The first aim of this study was the identification of the venom composition of the six scorpion species listed above, achieved through high-throughput sequencing and transcriptome analysis. The benefits of using high-throughput sequencing methods are efficiency and speed. Furthermore, this method allows for an easy approach to quantify the coverage of transcripts into expression-related data, and increases the probability of finding novel proteins [17, 21,22,23]. In this study both the telson (stinger) and the chela (pincer) of each of the six scorpions were sequenced, resulting in two transcriptomes from each scorpion. The chela transcriptomes were then used to filter out any housekeeping transcripts or other general regulatory transcripts from the telson transcriptomes. To study the remaining transcripts of the telson transcriptomes an automated annotation pipeline was used. This pipeline utilizes datasets downloaded from UniProt [24] (downloaded on February 8th 2018) and labeled each transcript as either physiological, toxin and toxin-family or unidentified. With this pipeline, the venom composition of the six scorpions could be categorized. The second aim of this study was to find novel toxins or novel toxin families. This was done by selecting highly expressed unidentified transcripts from the transcriptomes.

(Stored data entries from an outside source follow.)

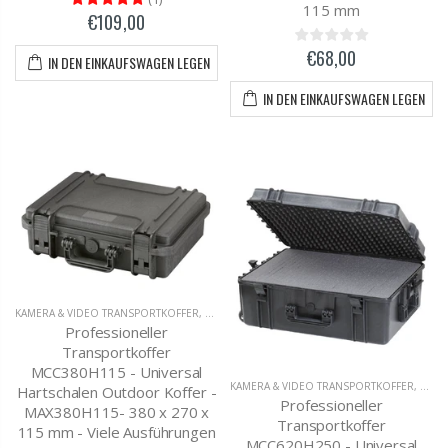
115 mm
€109,00
€68,00
IN DEN EINKAUFSWAGEN LEGEN
IN DEN EINKAUFSWAGEN LEGEN
KAMERA & VIDEO TRANSPORTKOFFER
,
OUTDOOR KOFFER
Professioneller
Transportkoffer
MCC380H115 - Universal
KAMERA & VIDEO TRANSPORTKOFFER
,
OUTD
Hartschalen Outdoor Koffer -
Professioneller
MAX380H115- 380 x 270 x
Transportkoffer
115 mm - Viele Ausführungen
MCC620H250 - Universal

For these transcript typical toxin-like features were predicted if present, like a signal peptides (an essential structure of each scorpion toxin), cystine pattern and other conserved domains.
This study is, to our knowledge, the first that has focused on the transcriptomics of multiple scorpion families (Fig. 1). The high-throughput sequencing approach increased the probability of finding novel toxins and provided enough data for comparative transcriptomics. From both Iuridae and Diplocentridae no transcriptomic studies have previously been conducted and no venom studies have been conducted for Diplocentridae. We expect that this wide taxonomic approach will increase the chances of identifying novel peptides.